U.1 : Le rite du printemps de Juraǔski Karahod a des fonctions et des significations importantes liées aux croyances religieuses de la communauté, qui forment le cœur de la vie culturelle du village de Pahost. Il apprend aux jeunes à respecter les coutumes de leurs ancêtres, et procure aux praticiens l’espoir d’un avenir prospère, un sentiment de cohésion sociale et de bénédiction religieuse. Sa pratique renforce les liens entre les individus et leur environnement, mais aussi entre les jeunes et les membres plus âgés de la communauté. La transmission se fait dans le cadre familial et par des apprentissages informels au sein même de la communauté : tout au long de l’année, les femmes âgées aident les jeunes à découvrir des rituels et à acquérir les savoir-faire créatifs associés.

U.2 : La viabilité rite du printemps de Juraǔski Karahod repose sur un seul village dont la population vieillit progressivement. Les jeunes partent s’installer en ville et perdent peu à peu leur intérêt pour les traditions en étant confrontés à la mondialisation et à la standardisation du quotidien. Ces difficultés sont directement liées à la pénurie d’emplois et d’opportunités à Pahost, mais aussi à la folklorisation croissante de l’élément, qui représente aujourd’hui l’un des principaux obstacles à sa pratique.

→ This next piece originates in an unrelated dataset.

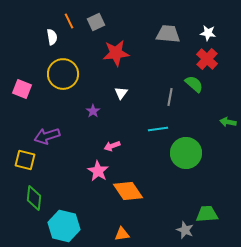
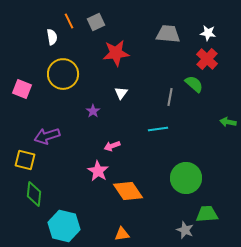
green circle: moved 25 px down
green diamond: moved 4 px up
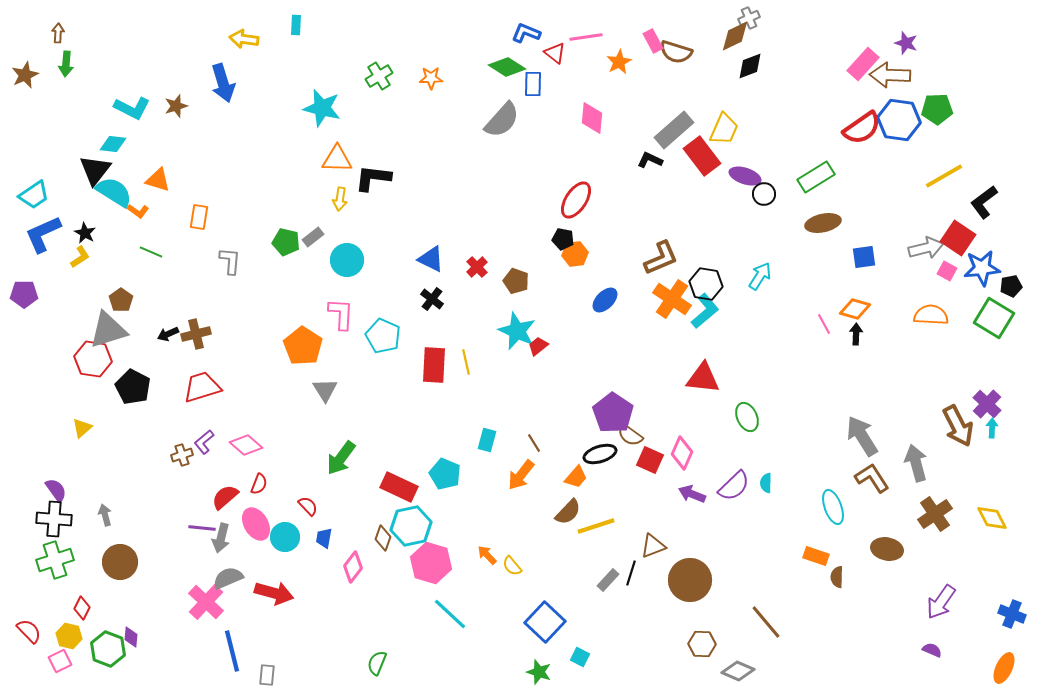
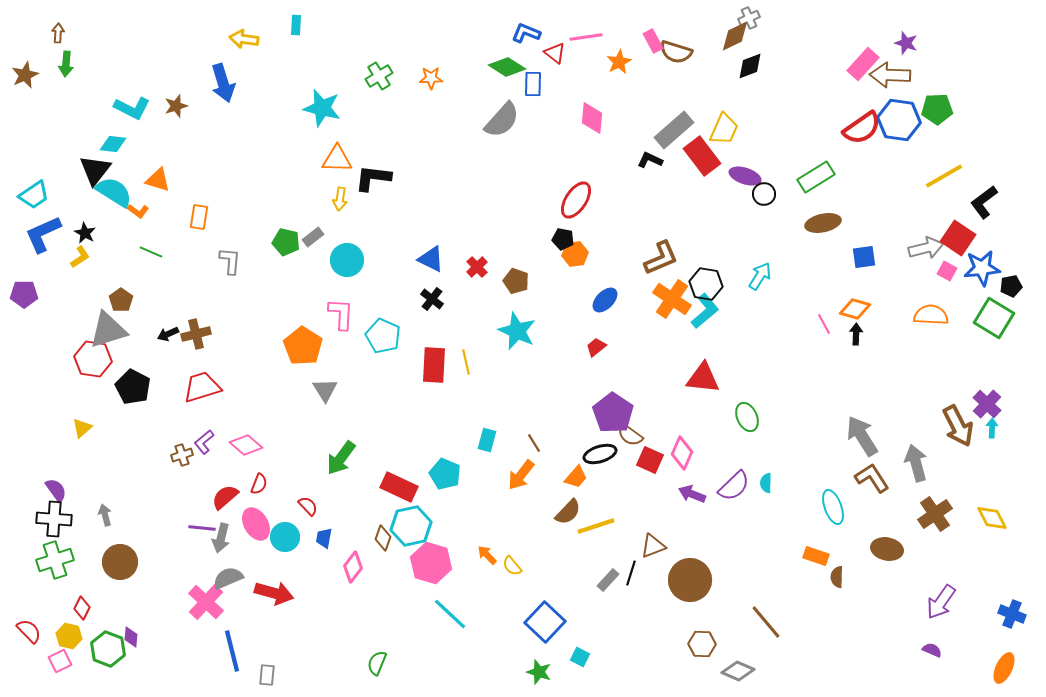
red trapezoid at (538, 346): moved 58 px right, 1 px down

U.4 : Le processus de candidature et l’élaboration du plan de sauvegarde ont été menés avec la participation active de membres de la communauté de Pahost, de représentants d’organisations non gouvernementales, d’experts et de membres des institutions éducatives et culturelles, dans le cadre de réunions de consultation et d’ateliers organisés depuis 2014.

U.5 : Le rite du printemps de Juraǔski Karahod figure dans le Registre d’État des valeurs historiques et culturelles de la République du Bélarus depuis 2007. Il est également inscrit à l’inventaire national du patrimoine culturel immatériel, appelé Patrimoine vivant du Bélarus, depuis la création de celui-ci en 2014. Cet inventaire est régulièrement mis à jour et les processus d’inscription et de suivi sont menés à bien avec la participation des communautés.

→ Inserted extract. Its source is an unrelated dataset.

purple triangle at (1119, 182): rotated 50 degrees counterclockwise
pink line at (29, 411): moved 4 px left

  1. Estime en outre que, sur la base des informations fournies par l’État partie au Comité au cours de sa présente session, concernant le plan de sauvegarde, le critère d’inscription sur la Liste du patrimoine culturel immatériel nécessitant une sauvegarde urgente suivant est satisfait :

U.3 : Les mesures de sauvegardes proposées ont été élaborées en interaction étroite avec les représentants des communautés et visent à réduire au minimum les risques pour la vie de l’élément. Elles contribuent à la consolidation de la communauté locale, créent les conditions pour l’implication des jeunes dans les processus de documentation, d’inventaire et de sauvegarde de l’élément, et contribuent à la protection des droits humains et intellectuels des détenteurs du patrimoine culturel immatériel. L’inclusion dans le plan de sauvegarde de l’élément dans la stratégie régionale de développement durable devrait garantir sa pratique continue ainsi que l’efficacité et la durabilité des mesures prises.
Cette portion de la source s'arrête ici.